Items listed in a dataset:
● ● ●
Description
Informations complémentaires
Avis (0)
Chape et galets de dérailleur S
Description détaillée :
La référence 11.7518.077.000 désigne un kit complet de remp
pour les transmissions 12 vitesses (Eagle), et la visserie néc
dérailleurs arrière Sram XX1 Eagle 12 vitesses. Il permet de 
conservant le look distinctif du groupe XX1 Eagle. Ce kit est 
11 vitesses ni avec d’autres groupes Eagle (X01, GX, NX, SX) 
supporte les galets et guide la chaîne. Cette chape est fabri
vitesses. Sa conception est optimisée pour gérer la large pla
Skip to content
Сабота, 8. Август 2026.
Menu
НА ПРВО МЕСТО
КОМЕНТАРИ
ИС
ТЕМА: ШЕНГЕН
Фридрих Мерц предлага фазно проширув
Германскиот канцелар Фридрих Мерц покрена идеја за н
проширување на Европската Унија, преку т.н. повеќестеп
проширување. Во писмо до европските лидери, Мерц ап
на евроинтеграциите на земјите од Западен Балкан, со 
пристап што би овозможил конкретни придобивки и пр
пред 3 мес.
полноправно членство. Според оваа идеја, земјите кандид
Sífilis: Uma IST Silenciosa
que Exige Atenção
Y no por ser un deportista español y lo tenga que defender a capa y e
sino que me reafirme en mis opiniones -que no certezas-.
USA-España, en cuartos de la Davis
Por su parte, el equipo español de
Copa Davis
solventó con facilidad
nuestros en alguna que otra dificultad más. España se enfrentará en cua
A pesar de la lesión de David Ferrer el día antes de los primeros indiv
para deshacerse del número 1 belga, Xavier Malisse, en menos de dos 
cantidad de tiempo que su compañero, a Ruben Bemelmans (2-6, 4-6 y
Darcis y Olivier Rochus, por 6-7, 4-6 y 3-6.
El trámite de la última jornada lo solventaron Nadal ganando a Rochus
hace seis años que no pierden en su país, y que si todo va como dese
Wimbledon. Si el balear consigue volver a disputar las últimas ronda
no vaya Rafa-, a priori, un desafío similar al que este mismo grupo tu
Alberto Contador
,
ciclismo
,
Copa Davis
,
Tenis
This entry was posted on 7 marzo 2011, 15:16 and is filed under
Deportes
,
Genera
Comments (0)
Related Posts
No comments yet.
● ● ●
Could you restate word for word the lines above, from the one that contains "Chape et galets de dérailleur S" through the one that contains "supporte les galets", and no others?

Chape et galets de dérailleur S
Description détaillée :
La référence 11.7518.077.000 désigne un kit complet de remp
pour les transmissions 12 vitesses (Eagle), et la visserie néc
dérailleurs arrière Sram XX1 Eagle 12 vitesses. Il permet de 
conservant le look distinctif du groupe XX1 Eagle. Ce kit est 
11 vitesses ni avec d’autres groupes Eagle (X01, GX, NX, SX) 
supporte les galets et guide la chaîne. Cette chape est fabri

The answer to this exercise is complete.